Realtors desperate for funds, seek to borrow at higher rates
Moneylife Digital Team 27 May 2011

As the sector chokes, borrowing rates are skyrocketing; but housing prices continue to remain unaffordable

The real estate sector seems to be getting desperate with a shortage of funds climbing to alarming levels. Now, several small and medium-size developers are hoping to raise money by selling risky non-convertible debentures (NCDs), much of it at an astonishingly high coupon rate of 19%. But with the big builders continuing to hold on to their housing stock, there appears to be little chance of relief for the sector.

Lily Realty, one of the companies seeking funds, is planning to raise about Rs250 crore through unlisted NCDs to fund its projects in Mumbai and Bangalore. The higher coupon rate, which is similar to the interest payable on bonds, is 19% per annum, paid quarterly. The projects are to be completed within 2-5 years. The minimum investment amount is Rs1 crore.

Sources say Lily is not the only realty company and many medium and small developers are planning to take this route. "The RBI has placed so many restrictions on fund raising and investors are opting out of the realty sector as the returns have been poor. So many developers who are not so big are opting for alternative means to raise money. They are offering NCDs in lieu of high rates. It's a risky proposition, but they have to find ways to raise cash," one expert said.

However, considering the depressing phase the market is going through, it seems unlikely that people will rush for the NCDs. Pankaj Kapoor, managing director, Liases Foras, the realty research company, said, "The market is in desperate need of cash and these are alternative ways of raising money. I don't think many people will fall for such things as NCDs, which are unlisted and cannot be sold. They are very risky investments. Such schemes will do nothing for investors."
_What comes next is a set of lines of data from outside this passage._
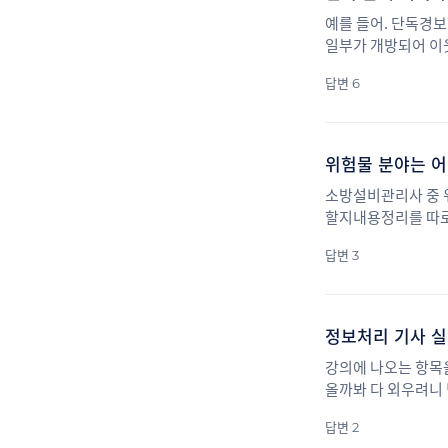
예를 들어. 단독경보
일부가 개방되어 이웃
경우 150[㎡]마다
답변 6
위험물 분야는 어
소방설비관리사 중 
할지내용정리를 따로
답변 3
정보처리 기사 실
강의에 나오는 항목을
올까봐 다 외우려니
답변 2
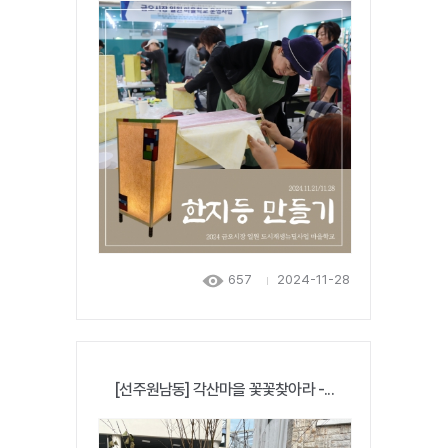
657
2024-11-28
[선주원남동] 각산마을 꽃꽃찾아라 -...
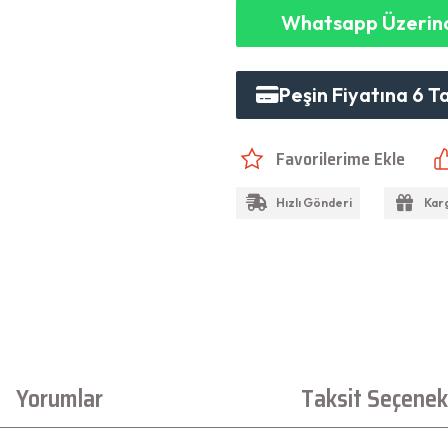
Whatsapp Üzerind
Peşin Fiyatına 6 T
Hızlı Gönderi
Kar
Yorumlar
Taksit Seçenekl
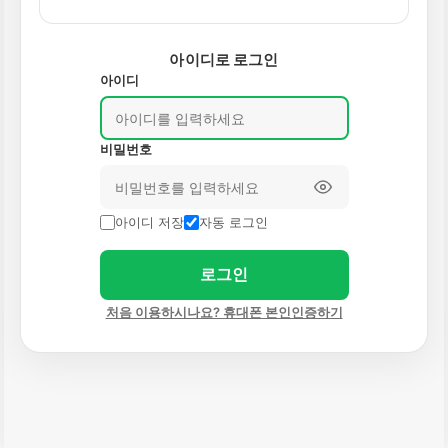
아이디로 로그인
아이디
비밀번호
아이디 저장
자동 로그인
로그인
처음 이용하시나요? 휴대폰 본인인증하기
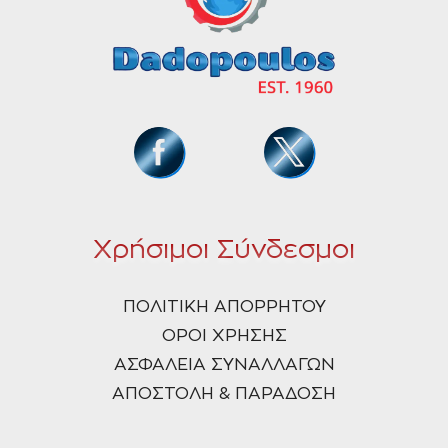
Χρήσιμοι Σύνδεσμοι
ΠΟΛΙΤΙΚΗ ΑΠΟΡΡΗΤΟΥ
ΟΡΟΙ ΧΡΗΣΗΣ
ΑΣΦΑΛΕΙΑ ΣΥΝΑΛΛΑΓΩΝ
ΑΠΟΣΤΟΛΗ & ΠΑΡΑΔΟΣΗ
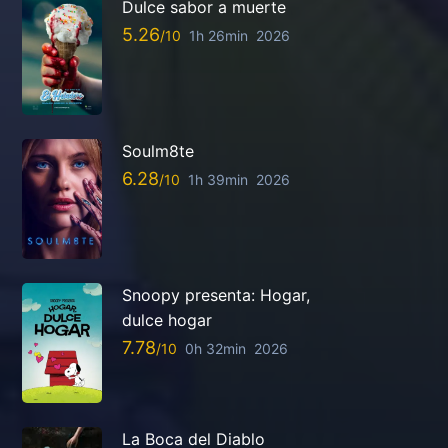
Dulce sabor a muerte
5.26
1h 26min
2026
Soulm8te
6.28
1h 39min
2026
Snoopy presenta: Hogar,
dulce hogar
7.78
0h 32min
2026
La Boca del Diablo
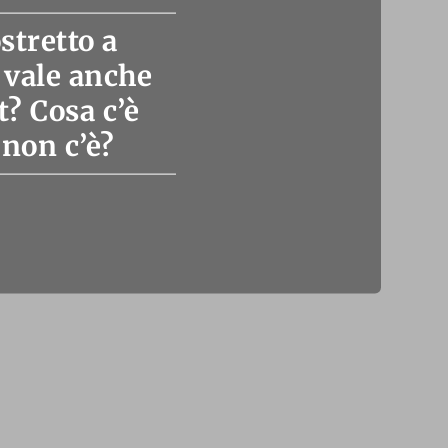
stretto a
 vale anche
? Cosa c’è
non c’è?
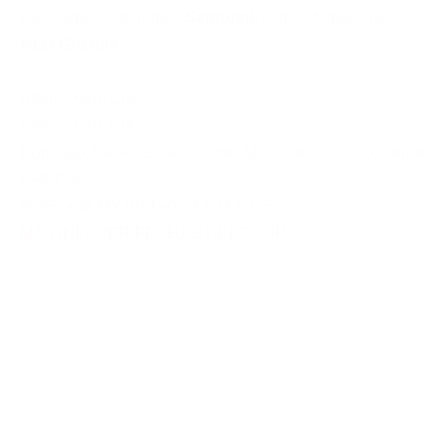
Por último, visitaremos
Santorini
, la más famosa de las
Islas Griegas
.
Atenas
,
GRECIA
Atenas
,
GRECIA
Domingo
,
Jueves
,
Lunes
,
Martes
,
Miércoles
,
Sábado
,
Viernes
GRECIA
00952-08LMXJVSD-02-ATHATH-E
MAS INFO
VER FECHAS DEL TOUR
If this scheme does not work well it will only result in further worry for developers. For, not only are sources of funding decreasing, but high prices have put off customers. Prices have remained fixed in many parts of Mumbai for the last one year; they may not have increased, but they haven't come down either.

Many builders say the demand-supply gap is enormous and, hence, prices have shot up. This, however, does not explain why completed projects remain unsold. Sales are at a two-year low, according to Liases Foras, and an estimated 88,000 flats remain unsold in Mumbai. Many brokers and investors have their hands full with available spaces, but there are no buyers.

One analyst said, "If the prices don't come down, the situation will not change. The sector will be choked further. But since the big and influential developers are not willing to bring prices down, and they continue to hold their stocks, houses and properties will remain unaffordable, and there will be no off-take."

If this trend continues, it may mean trouble for the sector as well as customers. Rental values are already shooting up, and the salaried class is finding it difficult to pay for housing. If developers don't relent, their situation will worsen too.

Shama Zaidi
1 decade ago
it is rumoured that the obscene prices of housing in indian metros are due to the fact that upto 50% of the cost goes to paying bribes to the politicians, babus and police. could you let us know if this is credible?
mukesh parikh
1 decade ago
Size of the flame is biggest when candlestick is near it's end.
The same hold true for Mumbai real estate market.